Yesterday from the backseat I heard a story that would have made Curious George proud. "I was chasing Dog-Dog. He went through the back fence, I went through the back fence too. Then I fell down and my shoe got stuck and I got stuck too." I remembered the moment. I hadn't taken the time to listen to how he'd landed in the part of the yard that is off-limits to him. Instead I scolded him, then climbed after him impatiently when I realized he couldn't find his way back to safety. Mosquitos descended on both him and the baby, who was riding in one arm while I picked Asher up with the other. We had somewhere to be, both children were getting bitten by bugs, Asher wasn't following the rules, and I was frustrated. I'd completely overlooked his adventure.
Most of the time, I miss the adventure.
He wants to pour out his milk onto his plate, to see what he can make with it. I take away the cup. He wants to bang the piano keys, just to hear the noise created by his own hands. I tell him no. He wants to pour soapy water out of the bathtub, to hear it splash onto the tile. I tell him bathtime is over. He wants to make a mess, make some noise, have some fun. I want to keep our home intact.
Last night we went toe-to-toe over bedtime. He screamed the entire twenty minutes home in the car, partly because it made his brother laugh and partly because it bothered me. Then he spent the next hour running away from me and doing the opposite of whatever I asked. We were both relieved when Brian got home. "I like Daddy better," Asher announced calmly to no one in particular.
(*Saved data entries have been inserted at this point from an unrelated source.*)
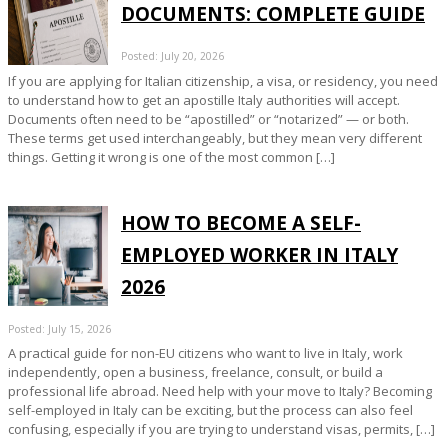
DOCUMENTS: COMPLETE GUIDE
Posted: July 20, 2026
If you are applying for Italian citizenship, a visa, or residency, you need
to understand how to get an apostille Italy authorities will accept.
Documents often need to be “apostilled” or “notarized” — or both.
These terms get used interchangeably, but they mean very different
things. Getting it wrong is one of the most common […]
HOW TO BECOME A SELF-
EMPLOYED WORKER IN ITALY
2026
Posted: July 15, 2026
A practical guide for non-EU citizens who want to live in Italy, work
independently, open a business, freelance, consult, or build a
professional life abroad. Need help with your move to Italy? Becoming
self-employed in Italy can be exciting, but the process can also feel
confusing, especially if you are trying to understand visas, permits, […]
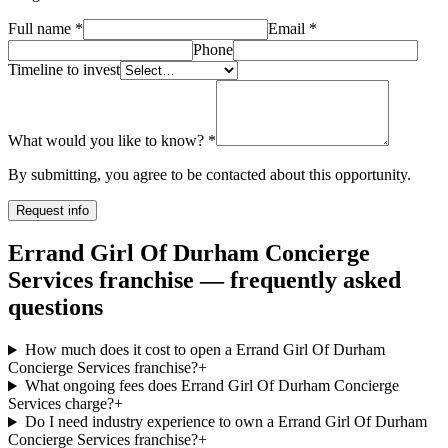
Full name
*
Email
*
Phone
Timeline to invest
What would you like to know?
*
By submitting, you agree to be contacted about this opportunity.
Request info
Errand Girl Of Durham Concierge
Services franchise — frequently asked
questions
How much does it cost to open a Errand Girl Of Durham
Concierge Services franchise?
+
What ongoing fees does Errand Girl Of Durham Concierge
Services charge?
+
Do I need industry experience to own a Errand Girl Of Durham
Concierge Services franchise?
+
How did we end up at odds with one another? How am I always on the wrong end of everything fun? This tiny boy, with whom I have rocked and eaten and read and gone to playgroups and poked around town with so much joy for the past two years ... why is there such contention between us now?
This morning he said very matter-of-factly, "I go to my room and I slam the door because I choose NOT to cooperate with you." And I was reminded once again that Erickson was right. Asher is in the height of learning autonomy, of distinguishing himself from his environment (namely, me). We are SUPPOSED to be at odds with one another, for now. It is a sign of a healthy childhood that he is resisting with such gusto. But friends, it is wearing me out. I miss the little boy who liked nothing better than curling up in his mother's lap. I miss having fun together.
Contention is not my forte.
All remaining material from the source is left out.